◆ **GOAL OF THE EXERCISE**: For this exercise, reproduce each entry below exactly, excluding pictures.
::: THE RECORDS :::
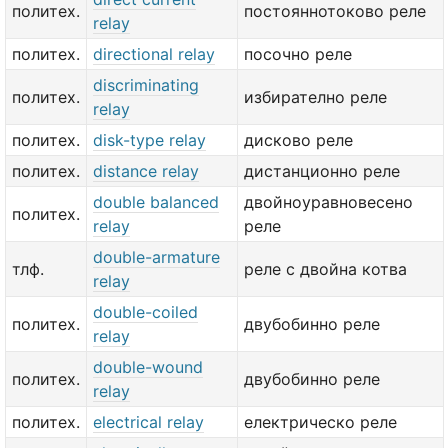
политех.
постояннотоково реле
relay
политех.
directional relay
посочно реле
discriminating
политех.
избирателно реле
relay
политех.
disk-type relay
дисково реле
политех.
distance relay
дистанционно реле
double balanced
двойноуравновесено
политех.
relay
реле
double-armature
тлф.
реле с двойна котва
relay
double-coiled
политех.
двубобинно реле
relay
double-wound
политех.
двубобинно реле
relay
политех.
electrical relay
електрическо реле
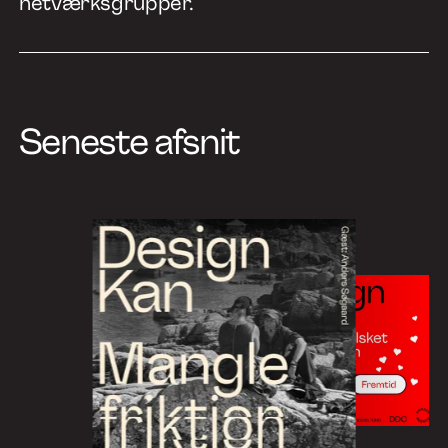
netværksgrupper.
Seneste afsnit
Go
to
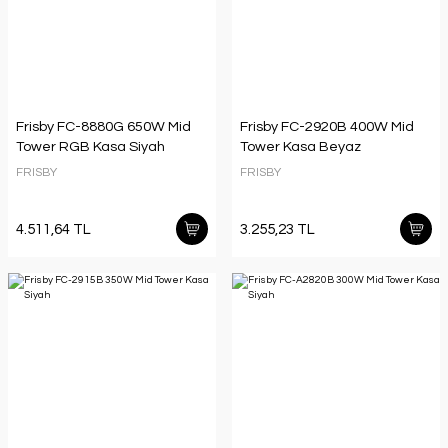
Frisby FC-8880G 650W Mid
Frisby FC-2920B 400W Mid
Tower RGB Kasa Siyah
Tower Kasa Beyaz
FRISBY
FRISBY
4.511,64 TL
3.255,23 TL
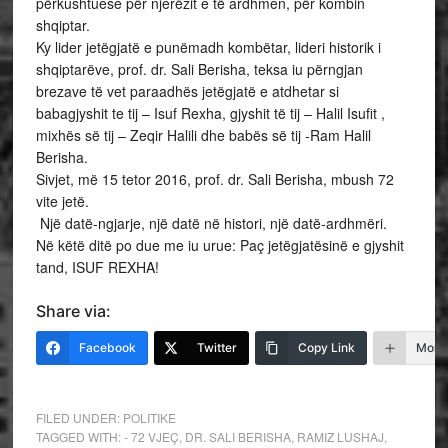
përkushtuese për njerëzit e të ardhmen, për kombin
shqiptar.
Ky lider jetëgjatë e punëmadh kombëtar, lideri historik i
shqiptarëve, prof. dr. Sali Berisha, teksa iu përngjan
brezave të vet paraadhës jetëgjatë e atdhetar si
babagjyshit te tij – Isuf Rexha, gjyshit të tij – Halil Isufit ,
mixhës së tij – Zeqir Halili dhe babës së tij -Ram Halil
Berisha.
Sivjet, më 15 tetor 2016, prof. dr. Sali Berisha, mbush 72
vite jetë.
Një datë-ngjarje, një datë në histori, një datë-ardhmëri.
Në këtë ditë po due me iu urue: Paç jetëgjatësinë e gjyshit
tand, ISUF REXHA!
Share via:
Facebook
Twitter
Copy Link
More
FILED UNDER:
POLITIKE
TAGGED WITH:
- 72 VJEÇ
,
DR. SALI BERISHA
,
RAMIZ LUSHAJ
,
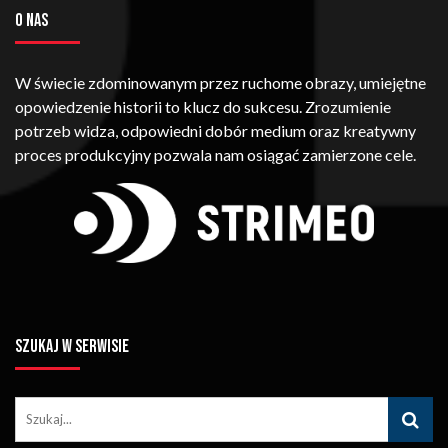
O NAS
W świecie zdominowanym przez ruchome obrazy, umiejętne
opowiedzenie historii to klucz do sukcesu. Zrozumienie
potrzeb widza, odpowiedni dobór medium oraz kreatywny
proces produkcyjny pozwala nam osiągać zamierzone cele.
SZUKAJ W SERWISIE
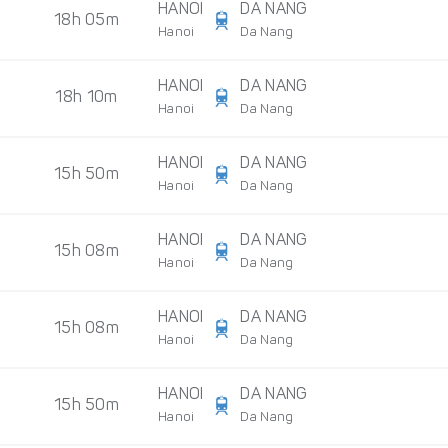
HANOI
DA NANG
18h 05m
Hanoi
Da Nang
HANOI
DA NANG
18h 10m
Hanoi
Da Nang
HANOI
DA NANG
15h 50m
Hanoi
Da Nang
HANOI
DA NANG
15h 08m
Hanoi
Da Nang
HANOI
DA NANG
15h 08m
Hanoi
Da Nang
HANOI
DA NANG
15h 50m
Hanoi
Da Nang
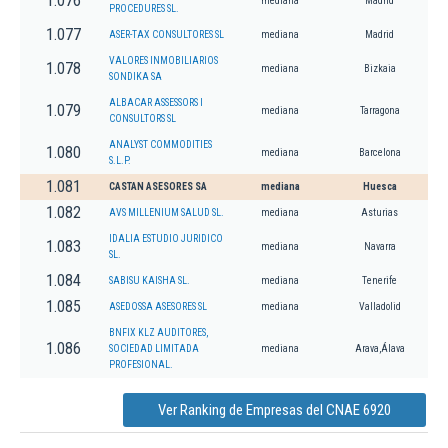
1.076
mediana
Madrid
PROCEDURES SL.
1.077
ASER-TAX CONSULTORES SL
mediana
Madrid
VALORES INMOBILIARIOS
1.078
mediana
Bizkaia
SONDIKA SA
ALBACAR ASSESSORS I
1.079
mediana
Tarragona
CONSULTORS SL
ANALYST COMMODITIES
1.080
mediana
Barcelona
S.L.P.
1.081
CASTAN ASESORES SA
mediana
Huesca
1.082
AVS MILLENIUM SALUD SL.
mediana
Asturias
IDALIA ESTUDIO JURIDICO
1.083
mediana
Navarra
SL.
1.084
SABISU KAISHA SL.
mediana
Tenerife
1.085
ASEDOSSA ASESORES SL
mediana
Valladolid
BNFIX KLZ AUDITORES,
1.086
SOCIEDAD LIMITADA
mediana
Arava,Álava
PROFESIONAL.
Ver Ranking de Empresas del CNAE 6920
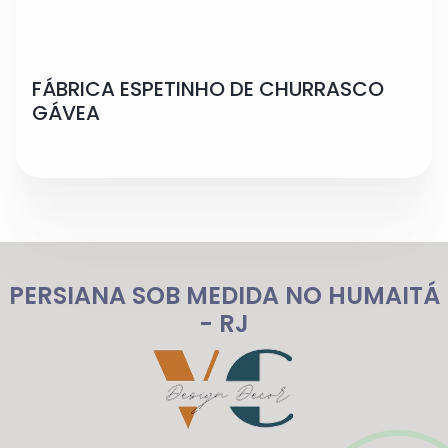
FÁBRICA ESPETINHO DE CHURRASCO
GÁVEA
PERSIANA SOB MEDIDA NO HUMAITÁ
- RJ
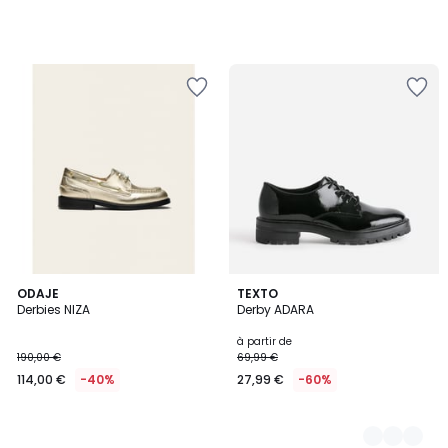
ODAJE
2
TEXTO
Derbies NIZA
Derby ADARA
Couleurs
à partir de
190,00 €
69,99 €
114,00 €
-40%
27,99 €
-60%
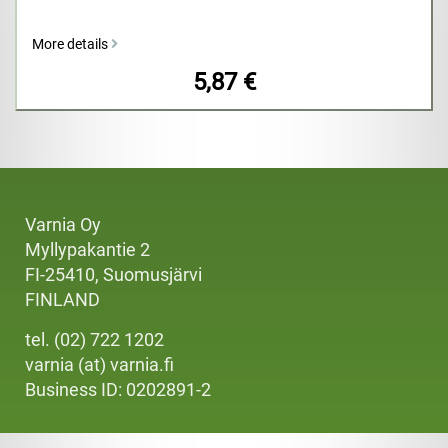
More details
5,87 €
Varnia Oy
Myllypakantie 2
FI-25410, Suomusjärvi
FINLAND
tel. (02) 722 1202
varnia (at) varnia.fi
Business ID: 0202891-2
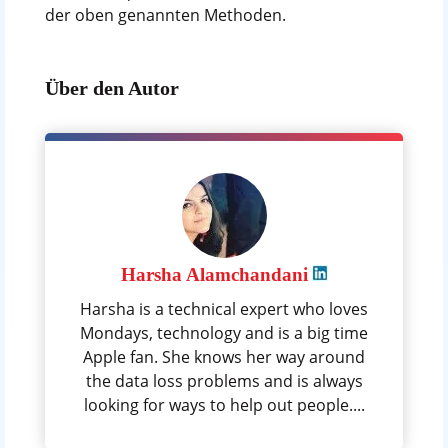
der oben genannten Methoden.
Über den Autor
Harsha Alamchandani
Harsha is a technical expert who loves
Mondays, technology and is a big time
Apple fan. She knows her way around
the data loss problems and is always
looking for ways to help out people....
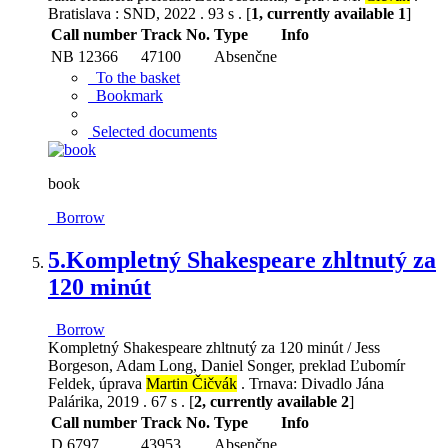
Bratislava : SND, 2022 . 93 s . [
1, currently available 1
]
Call number
Track No.
Type
Info
NB 12366
47100
Absenčne
To the basket
Bookmark
Selected documents
book
Borrow
5.
Kompletný Shakespeare zhltnutý za
120 minút
Borrow
Kompletný Shakespeare zhltnutý za 120 minút / Jess
Borgeson, Adam Long, Daniel Songer, preklad Ľubomír
Feldek, úprava
Martin Čičvák
. Trnava: Divadlo Jána
Palárika, 2019 . 67 s . [
2, currently available 2
]
Call number
Track No.
Type
Info
D 6797
43953
Absenčne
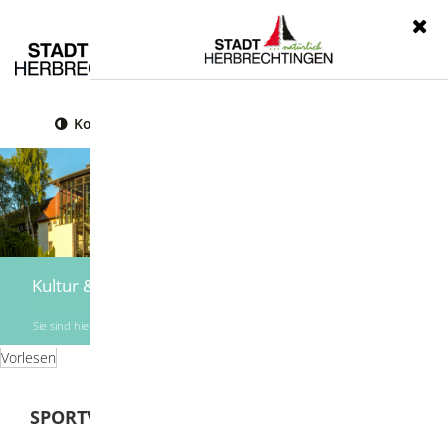
Menü
Kontrast
Leichte Sprache
Gebärdensprache
Kultur & Freizeit
Sie sind hier:
Startseite
|
Kultur & Freizeit
|
Vereine
Vorlesen
SPORTVEREINE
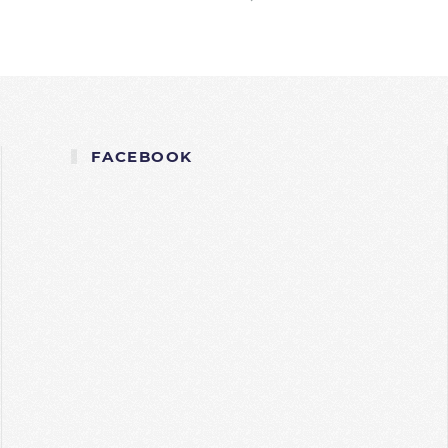
FACEBOOK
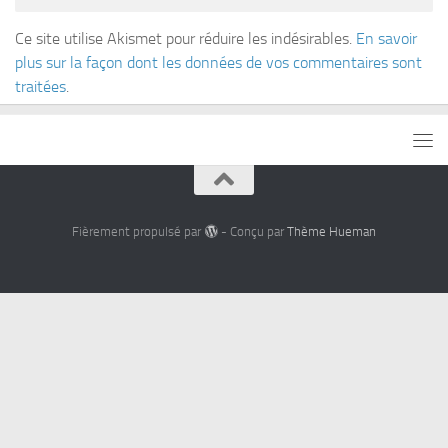
Ce site utilise Akismet pour réduire les indésirables.
En savoir
plus sur la façon dont les données de vos commentaires sont
traitées
.
Fièrement propulsé par
- Conçu par
Thème Hueman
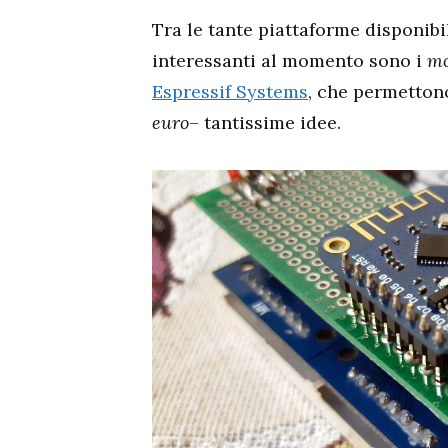
Tra le tante piattaforme disponibi
interessanti al momento sono i
mo
Espressif Systems
, che permettono
euro
– tantissime idee.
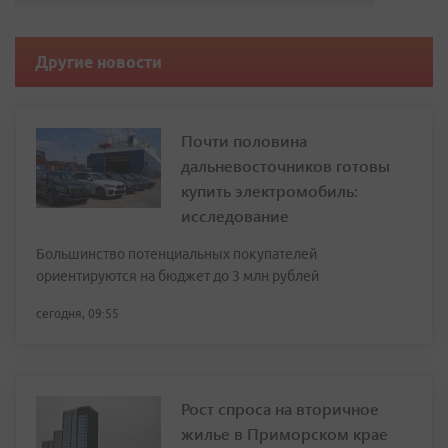
Другие новости
Почти половина
дальневосточников готовы
купить электромобиль:
исследование
Большинство потенциальных покупателей
ориентируются на бюджет до 3 млн рублей
сегодня, 09:55
Рост спроса на вторичное
жилье в Приморском крае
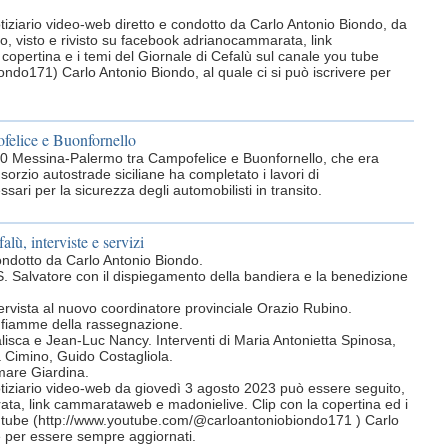
otiziario video-web diretto e condotto da Carlo Antonio Biondo, da
, visto e rivisto su facebook adrianocammarata, link
opertina e i temi del Giornale di Cefalù sul canale you tube
do171) Carlo Antonio Biondo, al quale ci si può iscrivere per
pofelice e Buonfornello
 A-20 Messina-Palermo tra Campofelice e Buonfornello, che era
orzio autostrade siciliane ha completato i lavori di
essari per la sicurezza degli automobilisti in transito.
alù, interviste e servizi
 condotto da Carlo Antonio Biondo.
SS. Salvatore con il dispiegamento della bandiera e la benedizione
ntervista al nuovo coordinatore provinciale Orazio Rubino.
 fiamme della rassegnazione.
isca e Jean-Luc Nancy. Interventi di Maria Antonietta Spinosa,
 Cimino, Guido Costagliola.
mare Giardina.
otiziario video-web da giovedì 3 agosto 2023 può essere seguito,
ata, link cammarataweb e madonielive. Clip con la copertina ed i
ou tube (http://www.youtube.com/@carloantoniobiondo171 ) Carlo
re per essere sempre aggiornati.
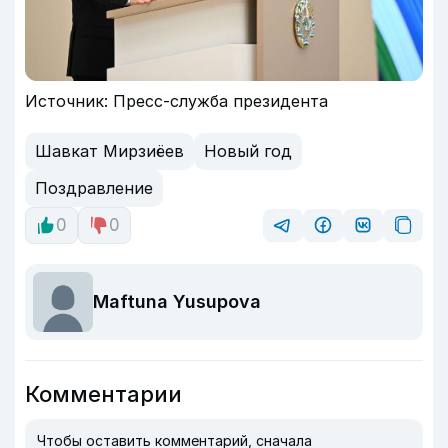
Источник: Пресс-служба президента
Шавкат Мирзиёев
Новый год
Поздравление
0
0
Maftuna Yusupova
Комментарии
Чтобы оставить комментарий, сначала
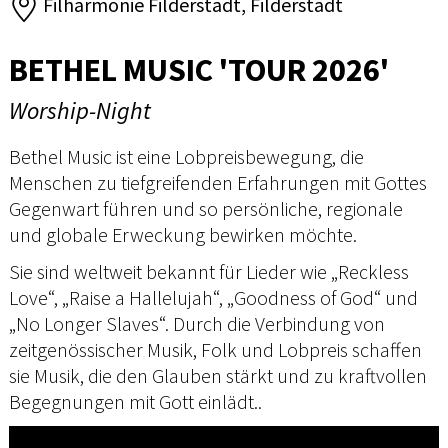
Filharmonie Filderstadt, Filderstadt
BETHEL MUSIC 'TOUR 2026'
Worship-Night
Bethel Music ist eine Lobpreisbewegung, die
Menschen zu tiefgreifenden Erfahrungen mit Gottes
Gegenwart führen und so persönliche, regionale
und globale Erweckung bewirken möchte.
Sie sind weltweit bekannt für Lieder wie „Reckless
Love“, „Raise a Hallelujah“, „Goodness of God“ und
„No Longer Slaves“. Durch die Verbindung von
zeitgenössischer Musik, Folk und Lobpreis schaffen
sie Musik, die den Glauben stärkt und zu kraftvollen
Begegnungen mit Gott einlädt..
:::
◆ **ANSWER TO THIS PROBLEM**:
политех.
постояннотоково реле
relay
политех.
directional relay
посочно реле
discriminating
политех.
избирателно реле
relay
политех.
disk-type relay
дисково реле
политех.
distance relay
дистанционно реле
double balanced
двойноуравновесено
политех.
relay
реле
double-armature
тлф.
реле с двойна котва
relay
double-coiled
политех.
двубобинно реле
relay
double-wound
политех.
двубобинно реле
relay
политех.
electrical relay
електрическо реле
netværksgrupper.
Seneste afsnit
Go
to
Frisby FC-8880G 650W Mid
Frisby FC-2920B 400W Mid
Tower RGB Kasa Siyah
Tower Kasa Beyaz
FRISBY
FRISBY
4.511,64 TL
3.255,23 TL
përkushtuese për njerëzit e të ardhmen, për kombin
shqiptar.
Ky lider jetëgjatë e punëmadh kombëtar, lideri historik i
shqiptarëve, prof. dr. Sali Berisha, teksa iu përngjan
brezave të vet paraadhës jetëgjatë e atdhetar si
babagjyshit te tij – Isuf Rexha, gjyshit të tij – Halil Isufit ,
mixhës së tij – Zeqir Halili dhe babës së tij -Ram Halil
Berisha.
Sivjet, më 15 tetor 2016, prof. dr. Sali Berisha, mbush 72
vite jetë.
Një datë-ngjarje, një datë në histori, një datë-ardhmëri.
Në këtë ditë po due me iu urue: Paç jetëgjatësinë e gjyshit
tand, ISUF REXHA!
Share via:
Facebook
Twitter
Copy Link
More
FILED UNDER:
POLITIKE
TAGGED WITH:
- 72 VJEÇ
,
DR. SALI BERISHA
,
RAMIZ LUSHAJ
,
O NAS
W świecie zdominowanym przez ruchome obrazy, umiejętne
opowiedzenie historii to klucz do sukcesu. Zrozumienie
potrzeb widza, odpowiedni dobór medium oraz kreatywny
proces produkcyjny pozwala nam osiągać zamierzone cele.
SZUKAJ W SERWISIE
HANOI
DA NANG
18h 05m
Hanoi
Da Nang
HANOI
DA NANG
18h 10m
Hanoi
Da Nang
HANOI
DA NANG
15h 50m
Hanoi
Da Nang
HANOI
DA NANG
15h 08m
Hanoi
Da Nang
HANOI
DA NANG
15h 08m
Hanoi
Da Nang
HANOI
DA NANG
15h 50m
Hanoi
Da Nang
1.076
mediana
Madrid
PROCEDURES SL.
1.077
ASER-TAX CONSULTORES SL
mediana
Madrid
VALORES INMOBILIARIOS
1.078
mediana
Bizkaia
SONDIKA SA
ALBACAR ASSESSORS I
1.079
mediana
Tarragona
CONSULTORS SL
ANALYST COMMODITIES
1.080
mediana
Barcelona
S.L.P.
1.081
CASTAN ASESORES SA
mediana
Huesca
1.082
AVS MILLENIUM SALUD SL.
mediana
Asturias
IDALIA ESTUDIO JURIDICO
1.083
mediana
Navarra
SL.
1.084
SABISU KAISHA SL.
mediana
Tenerife
1.085
ASEDOSSA ASESORES SL
mediana
Valladolid
BNFIX KLZ AUDITORES,
1.086
SOCIEDAD LIMITADA
mediana
Arava,Álava
PROFESIONAL.
Ver Ranking de Empresas del CNAE 6920
FÁBRICA ESPETINHO DE CHURRASCO
GÁVEA
PERSIANA SOB MEDIDA NO HUMAITÁ
- RJ
ODAJE
2
TEXTO
Derbies NIZA
Derby ADARA
Couleurs
à partir de
190,00 €
69,99 €
114,00 €
-40%
27,99 €
-60%
More details
5,87 €
Varnia Oy
Myllypakantie 2
FI-25410, Suomusjärvi
FINLAND
tel. (02) 722 1202
varnia (at) varnia.fi
Business ID: 0202891-2
der oben genannten Methoden.
Über den Autor
Harsha Alamchandani
Harsha is a technical expert who loves
Mondays, technology and is a big time
Apple fan. She knows her way around
the data loss problems and is always
looking for ways to help out people....
Bratislava : SND, 2022 . 93 s . [
1, currently available 1
]
Call number
Track No.
Type
Info
NB 12366
47100
Absenčne
To the basket
Bookmark
Selected documents
book
Borrow
5.
Kompletný Shakespeare zhltnutý za
120 minút
Borrow
Kompletný Shakespeare zhltnutý za 120 minút / Jess
Borgeson, Adam Long, Daniel Songer, preklad Ľubomír
Feldek, úprava
Martin Čičvák
. Trnava: Divadlo Jána
Palárika, 2019 . 67 s . [
2, currently available 2
]
Call number
Track No.
Type
Info
D 6797
43953
Absenčne
Menü
Kontrast
Leichte Sprache
Gebärdensprache
Kultur & Freizeit
Sie sind hier:
Startseite
|
Kultur & Freizeit
|
Vereine
Vorlesen
SPORTVEREINE
FACEBOOK
Ce site utilise Akismet pour réduire les indésirables.
En savoir
plus sur la façon dont les données de vos commentaires sont
traitées
.
Fièrement propulsé par
- Conçu par
Thème Hueman
Tra le tante piattaforme disponibi
interessanti al momento sono i
mo
Espressif Systems
, che permettono
euro
– tantissime idee.
Другие новости
Почти половина
дальневосточников готовы
купить электромобиль:
исследование
Большинство потенциальных покупателей
ориентируются на бюджет до 3 млн рублей
сегодня, 09:55
Рост спроса на вторичное
жилье в Приморском крае
otiziario video-web diretto e condotto da Carlo Antonio Biondo, da
, visto e rivisto su facebook adrianocammarata, link
opertina e i temi del Giornale di Cefalù sul canale you tube
do171) Carlo Antonio Biondo, al quale ci si può iscrivere per
pofelice e Buonfornello
 A-20 Messina-Palermo tra Campofelice e Buonfornello, che era
orzio autostrade siciliane ha completato i lavori di
essari per la sicurezza degli automobilisti in transito.
alù, interviste e servizi
 condotto da Carlo Antonio Biondo.
SS. Salvatore con il dispiegamento della bandiera e la benedizione
ntervista al nuovo coordinatore provinciale Orazio Rubino.
 fiamme della rassegnazione.
isca e Jean-Luc Nancy. Interventi di Maria Antonietta Spinosa,
 Cimino, Guido Costagliola.
mare Giardina.
otiziario video-web da giovedì 3 agosto 2023 può essere seguito,
ata, link cammarataweb e madonielive. Clip con la copertina ed i
ou tube (http://www.youtube.com/@carloantoniobiondo171 ) Carlo
re per essere sempre aggiornati.
Источник: Пресс-служба президента
Шавкат Мирзиёев
Новый год
Поздравление
0
0
Maftuna Yusupova
Комментарии
Чтобы оставить комментарий, сначала
Filharmonie Filderstadt, Filderstadt
BETHEL MUSIC 'TOUR 2026'
Worship-Night
Bethel Music ist eine Lobpreisbewegung, die
Menschen zu tiefgreifenden Erfahrungen mit Gottes
Gegenwart führen und so persönliche, regionale
und globale Erweckung bewirken möchte.
Sie sind weltweit bekannt für Lieder wie „Reckless
Love“, „Raise a Hallelujah“, „Goodness of God“ und
„No Longer Slaves“. Durch die Verbindung von
zeitgenössischer Musik, Folk und Lobpreis schaffen
sie Musik, die den Glauben stärkt und zu kraftvollen
Begegnungen mit Gott einlädt..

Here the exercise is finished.